There are many possible explanations for the slowdown of aggregate productivity growth. According to an article in the “Globe and Mail” on December 26th 1998, one possible reason for the slowdown is a weak labor market which includes high unemployment. The author of the article, Dale Orr, states that “the reason for our relatively slow growth in our standard of living over the 1990 s is not that Canadian workers have not been working effectively and productively it is that a lower fraction of our population is working”.
The article also brings up that using GDP per capita as a standard measure of productivity is an imperfect gauge of living standards since it does not take into account distribution of income, social benefits, or other important economic variables. Finally, the article states that corporate Canada has historically invested less in machinery, technology, and equipment than most other industrialized nations. In addition, they invest less in research and development and less in workforce training. It is also worthwhile noting that our governments (at all levels) have imposed cuts on all aspects of training.
Some examples include cuts in UI programs (including worker adjustment and training programs), cuts in funding to technical colleges, cuts in research funding and general cuts to post-secondary funding. All these have served to hurt Canadian productivity. According to Industry Canada, Canada s productivity has been increasing in assembly labor productivity over the past decade. They say there has been a 40 percent improvement since 1983 and that Canadian assembly plant have increased labor productivity more rapidly than U. S. plants (see Figure 1 and Table 3).
In the United States, slower technological progress in the services sector may be the reason productivity growth recovered more slowly in this sector than in the goods sector. Other factors that may have played a role include a mismeasurement of the output and input of different sectors. A 1996 study by Slifman and Corrado attempts to explain the relatively slow recovery of productivity growth in the services sector by examining trends in labor productivity and profitability across sectors in the United States.
This study found that labor productivity growth rebounded after the early 1980 s to the levels of the 1960 s in all sectors except nonfarm, noncorporate services. The difficulty of measuring prices (and therefore, output and productivity) in this particular sector appears to be a likely explanation for this discrepancy. In other words, at least in the United States, what appears to be a slowdown in aggregate productivity could be, in large part, the result of measurement problems in the services sector. Slifman and Corrado believe that productivity growth in the U. S. has been underestimated, especially in the service sector.
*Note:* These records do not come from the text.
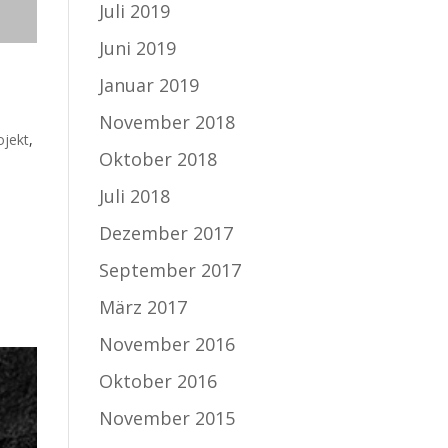
Juli 2019
Juni 2019
Januar 2019
November 2018
ojekt
,
Oktober 2018
Juli 2018
Dezember 2017
September 2017
März 2017
November 2016
Oktober 2016
November 2015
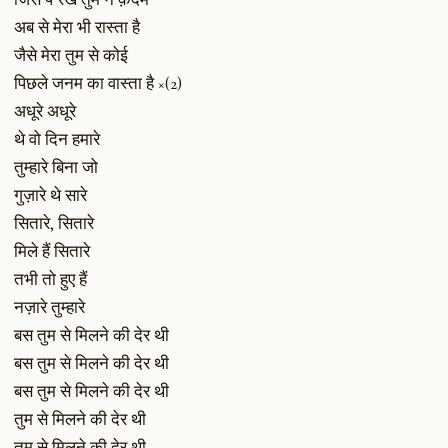
अब से मेरा भी रास्ता है
जैसे मेरा तुम से कोई
पिछले जनम का वास्ता है ×(2)
अधूरे अधूरे
थे वो दिन हमारे
तुम्हारे बिना जो
गुज़ारे थे सारे
सितारे, सितारे
मिले हैं सितारे
तभी तो हुए हैं
नज़ारे तुम्हारे
बस तुम से मिलने की देर थी
बस तुम से मिलने की देर थी
बस तुम से मिलने की देर थी
तुम से मिलने की देर थी
तुम से मिलने की देर थी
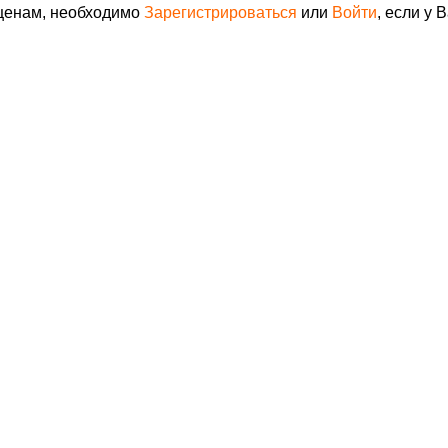
 ценам, необходимо
Зарегистрироваться
или
Войти
, если у 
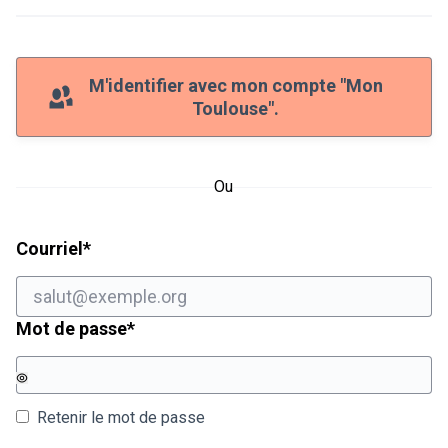
M'identifier avec mon compte "Mon
Toulouse".
Ou
Champ obligatoire
Courriel
*
Champ obligatoire
Mot de passe
*
Retenir le mot de passe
Conclusion In accordance with the above mentioned evidence, it is not possible to support the assertion that the level of productivity in Canada is generally lower than that in the United States. This is because, as was shown, some sectors are higher in productivity in Canada than in the United States and vice versa. There is absolutely no question that improved productivity rates are vital to the well being of all workers and our standards of living, but the solution to the productivity challenge does not lie with individual workers and their abilities to work harder or longer.
Rather it lies with our employers and our governments. Instead of aggravating the situation by further expanding free trade, tax breaks and continuing high unemployment strategies, attention should be focused on developing high performance labor force programs. Finally, investment in Canadian workers by their employers and the government are necessary for increases in productivity, which in turn will increase the standards of living for all Canadians.